Site icon MediaBerita

Alat Rapid Test Ilegal di Jateng Terbongkar, Omzetnya Rp 2,8 M

Semarang – Seorang pria berinisial SPM (34) diamankan Direktorat Reserse Kriminal Khusus Polda Jawa Tengah karena menjual alat rapid test antigen ilegal. Beraksi selama 5 bulan, pria itu memiliki omzet Rp 2,8 miliar.

Kapolda Jawa Tengah, Irjen Pol Ahmad Luthfi mengatakan pria tersebut sudah melakukan aksinya sejak Oktober 2020 hingga Februari 2021. Dalam waktu satu sampai dua minggu pelaku bisa menjual 300-400 boks alat rapid tes antigen.

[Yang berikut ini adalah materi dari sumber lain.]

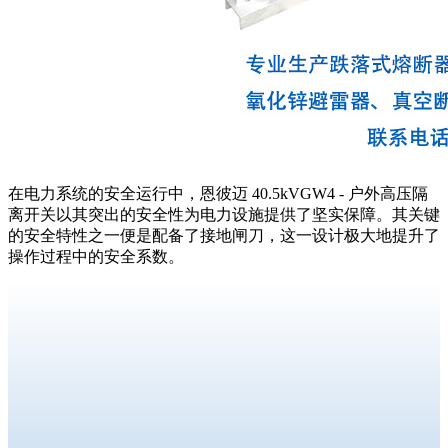
在电力系统的安全运行中，恩彼迈 40.5kVGW4 - 户外高压隔
离开关以其突出的安全性为电力设施提供了坚实保障。其关键
的安全特性之一便是配备了接地闸刀，这一设计极大地提升了
操作过程中的安全系数。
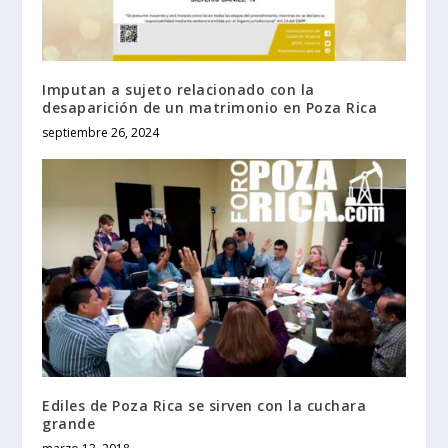
Imputan a sujeto relacionado con la
desaparición de un matrimonio en Poza Rica
septiembre 26, 2024
Ediles de Poza Rica se sirven con la cuchara
grande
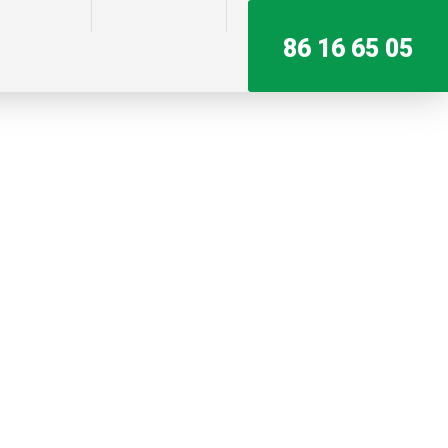
86 16 65 05​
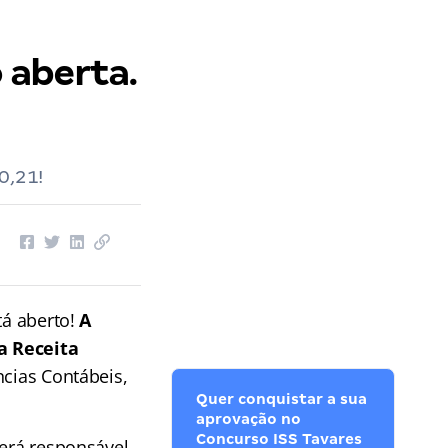
 aberta.
0,21!
tá aberto!
A
a Receita
ncias Contábeis,
Quer conquistar a sua
aprovação no
Concurso ISS Tavares
será responsável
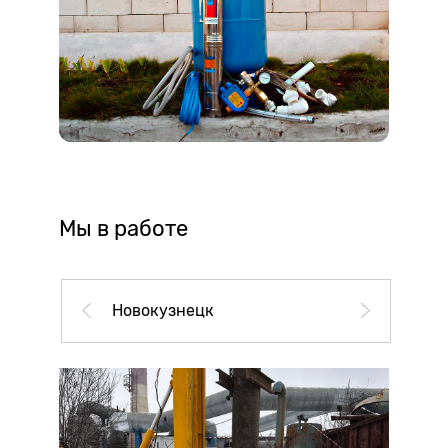
Мы в работе
Новокузнецк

“Dia melakukan aksinya dengan keuntungan (kotor) Rp 2,8 miliar. Dia lebih murah karena tidak punya izin edar,” kata Luthfi di kantor Dit Krimsus Polda Jateng, Rabu (5/5).

Pengungkapan berawal bulan Januari lalu ketika ada informasi peredaran alat rapid tes antigen yang tidak berizin atau ilegal di kawasan Padangsari, Kecamatan Banyumanik, Kota Semarang. Penyelidikan kemudian dilakukan termasuk dengan undercover buy atau berpura-pura menjadi pembeli. Polisi mendapati kurir membawa 25 boks yang masing-masing berisi 25 alat rapid test ilegal tanpa izin edar.

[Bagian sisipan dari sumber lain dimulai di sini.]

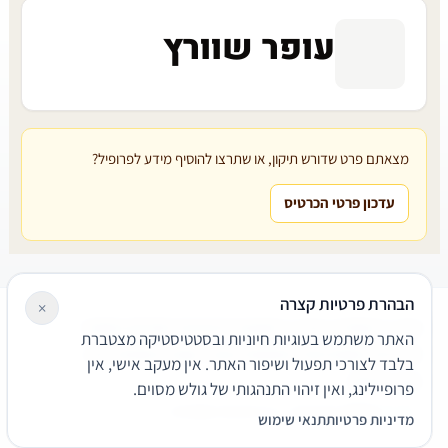
עופר שוורץ
מצאתם פרט שדורש תיקון, או שתרצו להוסיף מידע לפרופיל?
עדכון פרטי הכרטיס
הבהרת פרטיות קצרה
×
עורכי דין
משרדי עורכי דין
קטגוריות
מאמרים
מילון משפטי
האתר משתמש בעוגיות חיוניות ובסטטיסטיקה מצטברת
שירותים משפטיים
דרושים
אודות
צור קשר
נגישות
פרטיות
בלבד לצורכי תפעול ושיפור האתר. אין מעקב אישי, אין
תנאי שימוש
פרופיילינג, ואין זיהוי התנהגותי של גולש מסוים.
© 2026 הפירמה. כל הזכויות שמורות.
מדיניות פרטיות
תנאי שימוש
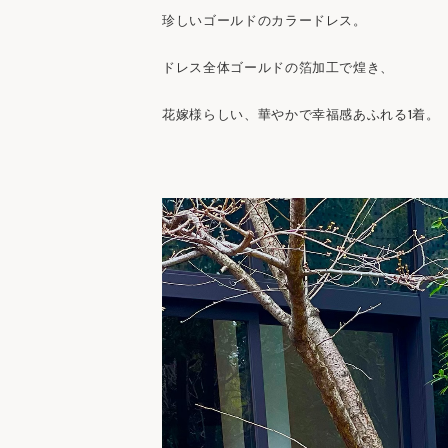
珍しいゴールドのカラードレス。
ドレス全体ゴールドの箔加工で煌き、
花嫁様らしい、華やかで幸福感あふれる1着。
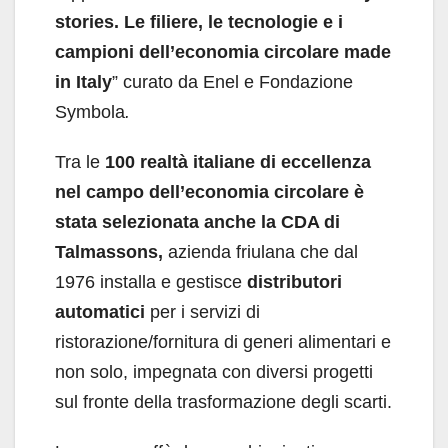
stories. Le filiere, le tecnologie e i
campioni dell’economia circolare made
in Italy
” curato da Enel e Fondazione
Symbola
.
Tra le
100 realtà italiane di eccellenza
nel campo dell’economia circolare è
stata selezionata anche la
CDA di
Talmassons,
azienda friulana che dal
1976 installa e gestisce
distributori
automatici
per i servizi di
ristorazione/fornitura di generi alimentari e
non solo, impegnata con diversi progetti
sul fronte della trasformazione degli scarti.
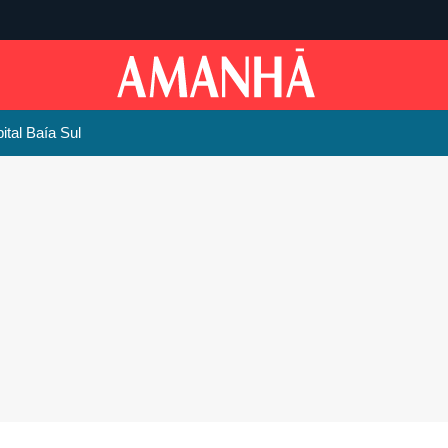
ital Baía Sul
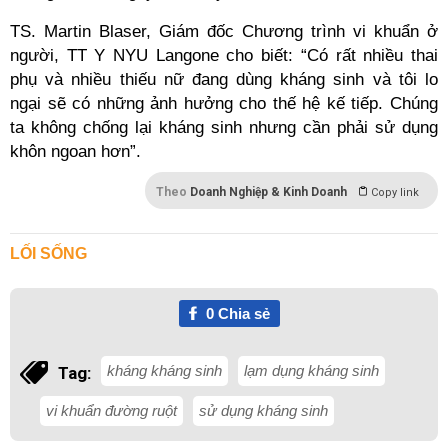
TS. Martin Blaser, Giám đốc Chương trình vi khuẩn ở
người, TT Y NYU Langone cho biết: “Có rất nhiều thai
phụ và nhiều thiếu nữ đang dùng kháng sinh và tôi lo
ngại sẽ có những ảnh hưởng cho thế hệ kế tiếp. Chúng
ta không chống lại kháng sinh nhưng cần phải sử dụng
khôn ngoan hơn”.
Theo
Doanh Nghiệp & Kinh Doanh
Copy link
LỐI SỐNG
0
Chia sẻ
kháng kháng sinh
lạm dụng kháng sinh
Tag:
vi khuẩn đường ruột
sử dụng kháng sinh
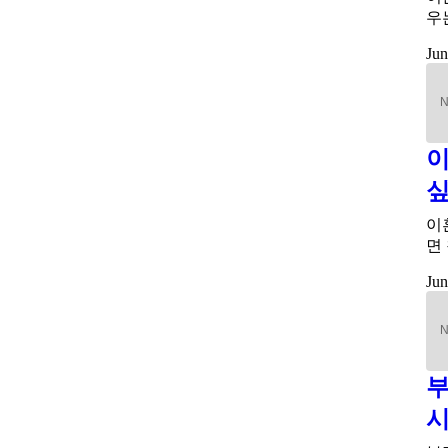
우
Jun
이
이
면
Jun
부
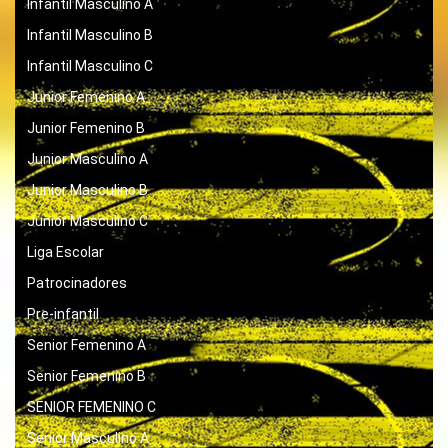
Infantil Masculino A
Infantil Masculino B
Infantil Masculino C
Junior Femenino A
Junior Femenino B
Junior Masculino A
Junior Masculino B
Junior Masculino C
Liga Escolar
Patrocinadores
Pre-infantil
Senior Femenino A
Senior Femenino B
SENIOR FEMENINO C
Senior Masculino A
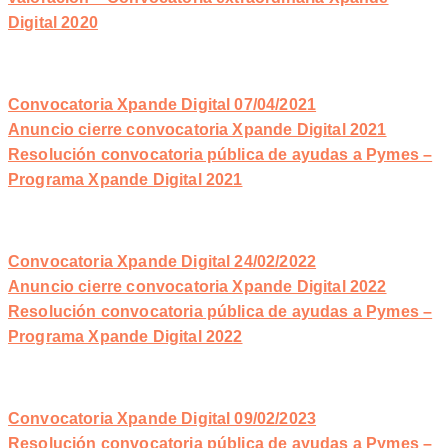
Digital 2020
Convocatoria Xpande Digital 07/04/2021
Anuncio cierre convocatoria Xpande Digital 2021
Resolución convocatoria pública de ayudas a Pymes –
Programa Xpande Digital 2021
Convocatoria Xpande Digital 24/02/2022
Anuncio cierre convocatoria Xpande Digital 2022
Resolución convocatoria pública de ayudas a Pymes –
Programa Xpande Digital 2022
Convocatoria Xpande Digital 09/02/2023
Resolución convocatoria pública de ayudas a Pymes –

Dari hasil undercover buy itu kemudian ditelusuri dan dilakukan penggeledahan oleh Kasubdit I Indagasi Dit Krimsus Polda Jateng, AKBP Asep Muludin dan timnya di sebuah rumah yang juga dijadikan gudang oleh di Jalan Perak, Kwaron, Kecamatan Genuk Kota Semarang.

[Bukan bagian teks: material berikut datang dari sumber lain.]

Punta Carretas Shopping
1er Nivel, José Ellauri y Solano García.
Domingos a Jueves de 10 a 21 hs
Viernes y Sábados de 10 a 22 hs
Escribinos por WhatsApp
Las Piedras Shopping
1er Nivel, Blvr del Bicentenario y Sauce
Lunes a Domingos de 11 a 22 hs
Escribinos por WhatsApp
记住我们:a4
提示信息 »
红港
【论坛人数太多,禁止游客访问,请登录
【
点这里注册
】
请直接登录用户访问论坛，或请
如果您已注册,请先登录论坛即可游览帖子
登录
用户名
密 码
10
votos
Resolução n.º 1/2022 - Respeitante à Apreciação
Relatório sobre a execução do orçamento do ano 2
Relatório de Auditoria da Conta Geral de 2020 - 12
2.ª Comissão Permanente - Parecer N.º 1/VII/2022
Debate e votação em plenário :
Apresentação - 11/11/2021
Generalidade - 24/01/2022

“Sebanyak 450 pack kita amankan. Dia (pelaku) mencari keuntungan. TKP di wilayah Genuk, Semarang,” jelasnya.

Sejumlah barang yang diamankan antara lain tiga merek alat rapid test antigen yang diduga tanpa izin edar yaitu ‘Clungene’, ‘Hightop’, dan ‘Speedchek’. Selain itu ada juga beberapa benda yang tidak memiliki izin edar berupa pulse oximeter, oximeter IP22, dan 59 pack masing-masing berisi 100 pcs stik swab.

“Kalau tidak punya izin edar jangan-jangan dipalsukan. Palsu dan tidak perlu penyelidikan lebih dalam. Jangan-jangan kualifikasi kesehatan tidak memenuhi persyaratan,” jelas Kapolda.

Lutfi mengatakan alat tes rapid antigen itu sudah sempat diedarkan di beberapa daerah di Jawa Tengah. Bahkan sempat juga dijual di klinik dan rumah sakit. Namun pihak Polda Jateng tidak menjelaskan klinik dan rumah sakit mana saja yang membelinya.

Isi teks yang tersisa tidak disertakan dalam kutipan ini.